I’d been married four months, and my life had been caving in around me. We weren’t prepared for the uncommonly heavy problems that emerged in our newlywed life. Were they uncommon? Probably less so than my martyr-bound self was willing to admit. I took solace in my victimhood in those days, or tried to anyway. I wrapped myself in a thick robe of dramatic isolation the same way I imagined a tragic Shakespearean heroine might do. I was a victim of cold, hard circumstances beyond my control, but mostly I was a victim of my own self-deception.
“Till this moment I never knew myself.” – Jane Austen
I was sitting with my back to the dishwasher in a jagged sea of blue porcelain shards, staring at a gash in door frame. Until that moment, I never knew myself.
Before I got married, I thought I could handle any trial on my own merits. I thought I knew what forgiveness meant. And grit. And hard work. I thought I’d earned every good thing that came to me. Before I got married, I thought I knew pain. And loss. And desperation. And the limits of my capacity for cruelty. I thought I could never say hateful things to someone I loved, or consider suicide, or throw blue porcelain vases at door frames, trying to release the unrelenting beating of anger in my chest.
But I could do those things. I’d done those things.
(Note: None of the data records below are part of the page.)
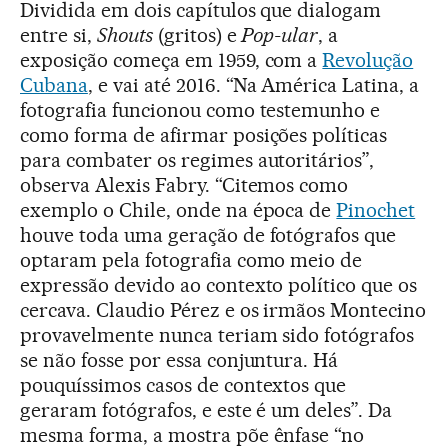
Dividida em dois capítulos que dialogam
entre si,
Shouts
(gritos) e
Pop-ular
, a
exposição começa em 1959, com a
Revolução
Cubana
, e vai até 2016. “Na América Latina, a
fotografia funcionou como testemunho e
como forma de afirmar posições políticas
para combater os regimes autoritários”,
observa Alexis Fabry. “Citemos como
exemplo o Chile, onde na época de
Pinochet
houve toda uma geração de fotógrafos que
optaram pela fotografia como meio de
expressão devido ao contexto político que os
cercava. Claudio Pérez e os irmãos Montecino
provavelmente nunca teriam sido fotógrafos
se não fosse por essa conjuntura. Há
pouquíssimos casos de contextos que
geraram fotógrafos, e este é um deles”. Da
mesma forma, a mostra põe ênfase “no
And the reality of who I was hit me with the shocking cold of the linoleum kitchen floor—I was human.
We learn about ourselves through lots of things—education, travel, service, art—but never more than in our moments of weakness, especially moments of great weakness, moments that frighten us because of the seemingly endless immensity of our weakness. That’s when we learn that we’re better than no one, that we’re inherently vulnerable, and that just like everyone else, we need God to overcome.